JSON Mode with LangChain4j - Reliable Structured AI Responses
Learn how JSON Mode works in LangChain4j, why it is essential for enterprise AI applications, and how to generate predictable machine-readable JSON responses from Large Language Models.
Introduction
Large Language Models are designed to generate human-readable text.
Example:
John Doe is a Software Engineer with 10 years of experience.
While this is useful for humans, enterprise applications usually need structured data such as:
- JSON
- Java Objects
- API Payloads
- Database Records
Instead of asking AI to return paragraphs, we can ask it to generate valid JSON.

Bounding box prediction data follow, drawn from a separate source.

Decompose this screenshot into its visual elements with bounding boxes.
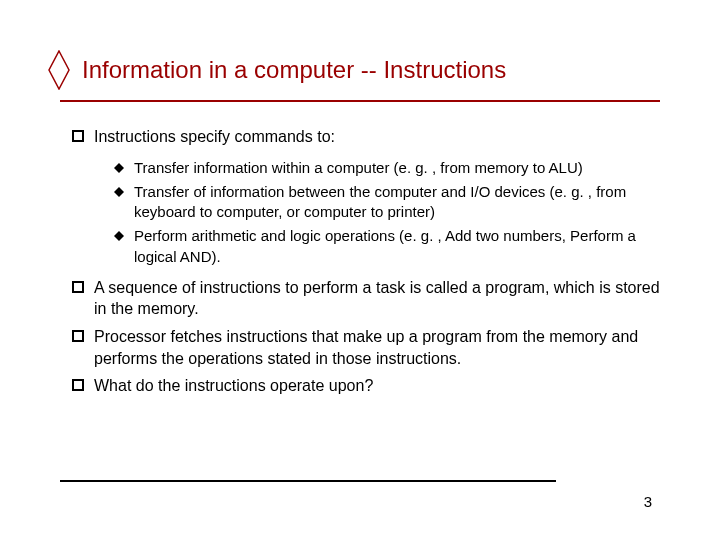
- square-bullet-icon: [72, 130, 84, 142]
- sub-bullet-list: Transfer information within a computer (…: [72, 154, 660, 277]
- body: Instructions specify commands to: Transf…: [0, 102, 720, 397]
- title-row: Information in a computer -- Instruction…: [0, 0, 720, 96]
- sub-bullet-text: Transfer of information between the comp…: [134, 182, 660, 223]
- diamond-icon: [48, 50, 70, 90]
- sub-bullet-item: Transfer information within a computer (…: [114, 158, 660, 178]
- footer-divider: [60, 480, 556, 482]
- bullet-item: Instructions specify commands to:: [72, 126, 660, 148]
- diamond-bullet-icon: [114, 231, 124, 241]
- bullet-text: Processor fetches instructions that make…: [94, 326, 660, 369]
- bullet-text: A sequence of instructions to perform a …: [94, 277, 660, 320]
- sub-bullet-item: Perform arithmetic and logic operations …: [114, 226, 660, 267]
- diamond-bullet-icon: [114, 187, 124, 197]
- sub-bullet-text: Transfer information within a computer (…: [134, 158, 660, 178]
- square-bullet-icon: [72, 281, 84, 293]
- bullet-item: What do the instructions operate upon?: [72, 375, 660, 397]
- svg-marker-2: [114, 187, 124, 197]
- sub-bullet-item: Transfer of information between the comp…: [114, 182, 660, 223]
- bullet-text: What do the instructions operate upon?: [94, 375, 660, 397]
- svg-marker-1: [114, 163, 124, 173]
- slide-title: Information in a computer -- Instruction…: [82, 57, 506, 83]
- bullet-text: Instructions specify commands to:: [94, 126, 660, 148]
- svg-marker-3: [114, 231, 124, 241]
- slide: Information in a computer -- Instruction…: [0, 0, 720, 540]
- diamond-bullet-icon: [114, 163, 124, 173]
- page-number: 3: [644, 493, 652, 510]
- square-bullet-icon: [72, 379, 84, 391]
- bullet-item: Processor fetches instructions that make…: [72, 326, 660, 369]
- svg-marker-0: [49, 51, 69, 89]
- sub-bullet-text: Perform arithmetic and logic operations …: [134, 226, 660, 267]
- bullet-item: A sequence of instructions to perform a …: [72, 277, 660, 320]
- square-bullet-icon: [72, 330, 84, 342]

This capability is known as JSON Mode.
What is JSON Mode?
JSON Mode instructs the LLM to generate responses only in valid JSON format.
Instead of:
The customer is John.
His account number is 12345.
The AI returns:
{
"customerName": "John",
"accountNumber": "12345"
}
Applications can immediately deserialize this response into Java objects.
Why JSON Mode?
Enterprise systems exchange data using JSON.
Examples include:
- REST APIs
- Microservices
- Kafka Messages
- Event-Driven Systems
- Mobile Applications
- Frontend Applications
Instead of parsing text manually, applications consume structured JSON directly.
Traditional AI Response
User Request
↓
LLM
↓
Paragraph
↓
Manual Parsing
↓
Application
Problems:
- Difficult parsing
- Inconsistent output
- Validation issues
- More application code
JSON Mode Response
User Request
↓
LLM
↓
Valid JSON
↓
Java Object
↓
Business Logic
Cleaner.
Safer.
More reliable.
High-Level Architecture
flowchart LR
User
SpringBoot
LangChain4j
LLM
JSON
Jackson
JavaObject
User --> SpringBoot
SpringBoot --> LangChain4j
LangChain4j --> LLM
LLM --> JSON
JSON --> Jackson
Jackson --> JavaObject
Real Enterprise Example
A customer uploads a resume.
Instead of receiving:
John has 10 years of Java experience.
He knows Spring Boot and AWS.
We receive:
{
"candidateName":"John",
"experience":10,
"skills":[
"Java",
"Spring Boot",
"AWS"
]
}
This can immediately be stored in the database.
Request Flow
sequenceDiagram
User->>Spring Boot: Upload Resume
Spring Boot->>LangChain4j: Extract Candidate Details
LangChain4j->>LLM: Prompt
LLM-->>LangChain4j: JSON
LangChain4j-->>Spring Boot: JSON
Spring Boot->>Jackson: Deserialize
Jackson-->>Spring Boot: Java Object
Example Prompt
Extract employee information.
Return ONLY JSON.
Fields:
name
department
experience
skills
AI Response
{
"name":"David",
"department":"Engineering",
"experience":8,
"skills":[
"Java",
"Spring Boot",
"Kafka"
]
}
Java Record
public record Employee(
String name,
String department,
int experience,
List<String> skills
){}
Converting JSON into Java Object
ObjectMapper mapper = new ObjectMapper();
Employee employee =
mapper.readValue(json, Employee.class);
No manual parsing required.
Enterprise Use Cases
Resume Parser
Resume
↓
JSON
↓
Candidate Object
↓
Database
Invoice Processing
Invoice PDF
↓
AI
↓
{
"invoiceNumber":"INV1001",
"amount":3500,
"vendor":"ABC Pvt Ltd"
}
Banking
Customer Email
↓
AI
↓
{
"customerId":"1001",
"requestType":"Card Replacement",
"priority":"High"
}
Insurance
Claim Document
↓
AI
↓
{
"policyNumber":"P1001",
"claimAmount":25000,
"status":"Pending"
}
Healthcare
Medical Report
↓
AI
↓
{
"patientName":"Alice",
"diagnosis":"Diabetes",
"doctor":"Smith"
}
JSON Mode Workflow
flowchart LR
USER["User Prompt"]
MODEL["LLM"]
JSON["Structured JSON"]
VALIDATOR["Schema Validation"]
MAPPER["Jackson ObjectMapper"]
DTO["Java DTO / POJO"]
APP["Spring Boot Application"]
USER --> MODEL
MODEL --> JSON
JSON --> VALIDATOR
VALIDATOR --> MAPPER
MAPPER --> DTO
DTO --> APP
JSON Validation
Never assume AI always generates valid JSON.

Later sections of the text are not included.